Monteleone sotto accusa: toni morbosi e atteggiamento saccente in tv
Le critiche del Corriere della Sera al conduttore
Roberto Monteleone finisce nel mirino della critica televisiva. Il Corriere della Sera ha pubblicato una recensione durissima nei confronti del giornalista e conduttore, accusandolo di presentare i casi di cronaca nera con un approccio definito «morboso», inadeguato e, soprattutto, fastidiosamente autoreferenziale. Non sono critiche lievi. Sono giudizi che toccano il metodo, il tono, e quella che il quotidiano milanese chiama un’ossessione per i dettagli più truculenti delle storie che porta in video.
Secondo i critici del Corriere, Monteleone adotterebbe uno stile che mette al centro se stesso più che i fatti. E questo, in un genere televisivo già di per sé scivoloso come la cronaca nera, rischia di trasformare il dolore delle vittime in intrattenimento a bassa qualità. Still, il conduttore conta su un pubblico fedele che lo segue da anni.

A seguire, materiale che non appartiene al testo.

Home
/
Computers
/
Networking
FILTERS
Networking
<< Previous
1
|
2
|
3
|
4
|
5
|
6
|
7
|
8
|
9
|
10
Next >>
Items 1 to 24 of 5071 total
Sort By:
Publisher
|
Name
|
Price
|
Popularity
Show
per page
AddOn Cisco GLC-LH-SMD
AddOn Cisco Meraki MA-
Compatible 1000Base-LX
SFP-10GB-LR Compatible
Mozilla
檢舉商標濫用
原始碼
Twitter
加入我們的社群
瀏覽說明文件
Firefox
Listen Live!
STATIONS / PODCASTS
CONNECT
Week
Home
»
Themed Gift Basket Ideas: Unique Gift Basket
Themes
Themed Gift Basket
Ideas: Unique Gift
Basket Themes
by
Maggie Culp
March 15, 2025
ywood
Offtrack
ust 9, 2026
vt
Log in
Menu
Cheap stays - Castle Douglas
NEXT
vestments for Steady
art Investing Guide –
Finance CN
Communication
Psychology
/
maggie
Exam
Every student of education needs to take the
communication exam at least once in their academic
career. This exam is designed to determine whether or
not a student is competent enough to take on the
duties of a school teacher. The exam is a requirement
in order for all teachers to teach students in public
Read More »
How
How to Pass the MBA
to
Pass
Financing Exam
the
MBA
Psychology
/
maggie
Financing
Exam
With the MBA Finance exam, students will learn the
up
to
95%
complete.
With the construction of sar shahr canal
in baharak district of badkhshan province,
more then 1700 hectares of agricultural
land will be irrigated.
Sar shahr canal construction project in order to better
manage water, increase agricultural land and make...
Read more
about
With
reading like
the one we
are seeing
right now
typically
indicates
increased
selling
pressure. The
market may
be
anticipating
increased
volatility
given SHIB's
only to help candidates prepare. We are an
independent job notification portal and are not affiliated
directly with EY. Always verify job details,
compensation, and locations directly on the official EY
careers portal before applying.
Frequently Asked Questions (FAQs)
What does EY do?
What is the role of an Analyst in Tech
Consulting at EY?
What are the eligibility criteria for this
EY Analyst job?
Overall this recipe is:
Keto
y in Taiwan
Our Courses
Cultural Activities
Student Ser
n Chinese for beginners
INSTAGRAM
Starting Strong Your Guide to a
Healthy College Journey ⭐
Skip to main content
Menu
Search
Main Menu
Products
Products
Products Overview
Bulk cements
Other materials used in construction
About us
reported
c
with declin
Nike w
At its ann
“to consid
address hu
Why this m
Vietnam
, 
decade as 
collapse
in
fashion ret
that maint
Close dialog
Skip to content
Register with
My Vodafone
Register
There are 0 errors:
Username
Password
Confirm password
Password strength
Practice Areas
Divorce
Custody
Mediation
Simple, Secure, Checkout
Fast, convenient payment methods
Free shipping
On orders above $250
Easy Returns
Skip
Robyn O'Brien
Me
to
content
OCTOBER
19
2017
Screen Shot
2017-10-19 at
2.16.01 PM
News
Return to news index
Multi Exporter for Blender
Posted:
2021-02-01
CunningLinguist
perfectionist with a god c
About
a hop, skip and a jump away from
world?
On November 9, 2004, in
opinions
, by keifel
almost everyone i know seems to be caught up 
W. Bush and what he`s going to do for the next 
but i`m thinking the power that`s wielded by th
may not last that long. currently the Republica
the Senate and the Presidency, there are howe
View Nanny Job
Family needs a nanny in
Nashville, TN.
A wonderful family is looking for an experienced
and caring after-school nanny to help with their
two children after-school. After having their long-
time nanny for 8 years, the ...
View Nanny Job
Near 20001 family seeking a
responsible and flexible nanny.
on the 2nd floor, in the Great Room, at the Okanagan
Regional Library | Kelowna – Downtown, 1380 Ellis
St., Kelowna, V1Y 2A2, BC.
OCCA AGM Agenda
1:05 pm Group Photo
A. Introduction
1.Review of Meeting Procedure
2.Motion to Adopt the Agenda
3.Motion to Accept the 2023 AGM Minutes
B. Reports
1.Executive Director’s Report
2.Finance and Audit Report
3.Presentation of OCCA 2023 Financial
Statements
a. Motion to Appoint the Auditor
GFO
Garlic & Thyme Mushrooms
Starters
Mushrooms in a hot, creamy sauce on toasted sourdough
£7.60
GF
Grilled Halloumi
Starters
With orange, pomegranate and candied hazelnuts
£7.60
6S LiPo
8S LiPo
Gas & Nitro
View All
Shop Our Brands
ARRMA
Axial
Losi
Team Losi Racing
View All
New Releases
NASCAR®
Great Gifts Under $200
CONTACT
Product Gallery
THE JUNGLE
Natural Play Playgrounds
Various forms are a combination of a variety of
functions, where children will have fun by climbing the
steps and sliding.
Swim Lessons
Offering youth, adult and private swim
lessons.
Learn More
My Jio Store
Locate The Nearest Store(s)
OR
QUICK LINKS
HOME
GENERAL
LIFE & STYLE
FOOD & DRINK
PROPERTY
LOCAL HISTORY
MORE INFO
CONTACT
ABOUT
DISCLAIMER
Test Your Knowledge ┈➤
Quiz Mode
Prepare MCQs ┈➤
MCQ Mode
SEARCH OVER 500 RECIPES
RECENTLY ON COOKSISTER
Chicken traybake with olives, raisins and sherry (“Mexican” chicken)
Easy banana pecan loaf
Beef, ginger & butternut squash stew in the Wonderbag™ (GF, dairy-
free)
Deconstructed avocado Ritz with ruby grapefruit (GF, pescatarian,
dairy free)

Il problema della cronaca «spettacolarizzata»
Il fenomeno non riguarda solo Monteleone. La televisione italiana ha un rapporto complicato con la cronaca nera. Programmi che vanno in onda per ore, con ospiti che si accavallano, grafiche ridondanti, ricostruzioni che rasentano il sensazionalismo. Ma il caso Monteleone colpisce per la specificità delle accuse: non è solo questione di format, è una questione di stile personale.
«Il confine tra informare e speculare sul dolore altrui è sottile, e non sempre i conduttori ne tengono conto», ha dichiarato un esperto di comunicazione televisiva interpellato sul tema. «Quando il presentatore diventa il protagonista della storia invece delle vittime, qualcosa non funziona.»
Dati alla mano, i programmi di cronaca nera in prima serata raccolgono in media tra 1,2 e 1,8 milioni di spettatori. Numeri che giustificano, agli occhi delle reti, investimenti e continuità editoriale. Ma i numeri non bastano a silenziare il dibattito etico.
Cosa succederà adesso
La recensione del Corriere ha scatenato un dibattito sui social network che nelle prime 24 ore ha generato oltre 4.000 commenti e condivisioni tra Twitter e Facebook. Molti utenti si sono divisi: c’è chi difende Monteleone come voce autentica e appassionata, e chi invece condivide pienamente le critiche del quotidiano.
La rete per cui lavora il conduttore non ha ancora rilasciato dichiarazioni ufficiali.
Yet la questione resta aperta. Se la televisione italiana vuole davvero fare un passo avanti nel racconto della cronaca, dovrà trovare un equilibrio tra audience e responsabilità. And quel passo, probabilmente, non potrà prescindere da una riflessione interna seria sul ruolo dei suoi volti più riconoscibili. Il dibattito è appena iniziato.